_What is needed_
Please give all of the data again, character for character, and drop the pictures.

_Entries provided_
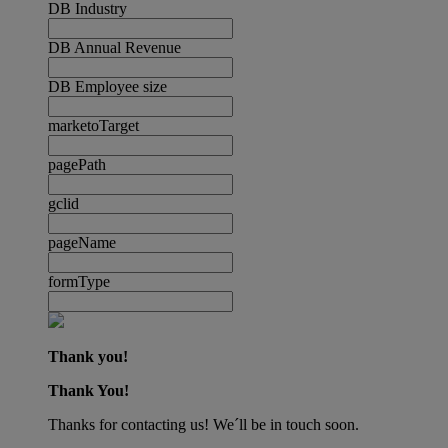
DB Industry
DB Annual Revenue
DB Employee size
marketoTarget
pagePath
gclid
pageName
formType
Thank you!
Thank You!
Thanks for contacting us! We´ll be in touch soon.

_Answer space_
DB Industry
DB Annual Revenue
DB Employee size
marketoTarget
pagePath
gclid
pageName
formType
Thank you!
Thank You!
Thanks for contacting us! We´ll be in touch soon.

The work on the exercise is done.